Exercise goal: The lines to copy run from the one containing "33327 (437, 580)" to the end of the records below; repeat them exactly and include nothing else.

Provided records:
__________________________________________________
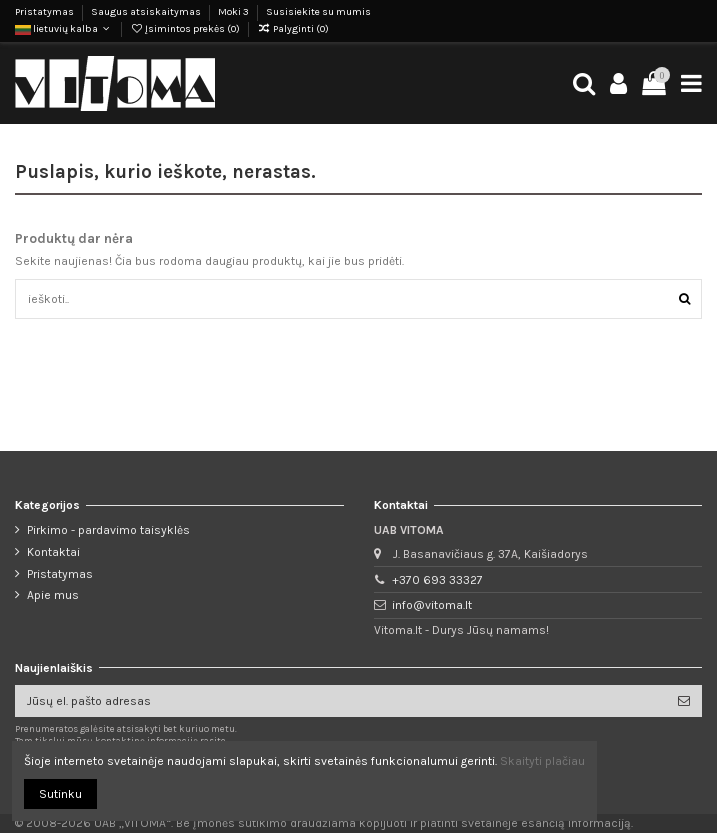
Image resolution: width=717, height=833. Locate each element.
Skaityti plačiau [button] (542, 761)
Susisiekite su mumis (318, 12)
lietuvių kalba (64, 29)
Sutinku (60, 794)
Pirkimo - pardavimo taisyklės (108, 530)
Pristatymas (45, 12)
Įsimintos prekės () (186, 29)
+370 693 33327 (437, 580)
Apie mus (53, 595)
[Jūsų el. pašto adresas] (340, 701)
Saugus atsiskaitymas (147, 12)
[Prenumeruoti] (684, 701)
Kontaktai (53, 552)
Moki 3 (234, 12)
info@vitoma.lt (432, 605)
__________________________________________________
Task response:
+370 693 33327 (437, 580)
Apie mus (53, 595)
[Jūsų el. pašto adresas] (340, 701)
Saugus atsiskaitymas (147, 12)
[Prenumeruoti] (684, 701)
Kontaktai (53, 552)
Moki 3 (234, 12)
info@vitoma.lt (432, 605)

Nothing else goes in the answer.